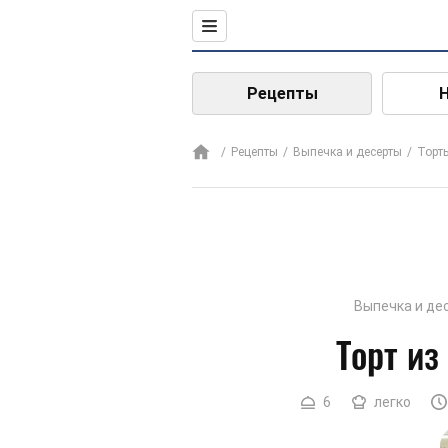
Рецепты
Рецепты
Выпечка и десерты
Торт
Выпечка и де
Торт из
6
легко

◇ ◇ ◇ ◇ ◇ ◇ ◇

== Assigned task ==
What is needed is an exact copy of the records above, with no pictures in it.

== Solution to this exercise ==
Рецепты
Рецепты
Выпечка и десерты
Торт
Выпечка и де
Торт из
6
легко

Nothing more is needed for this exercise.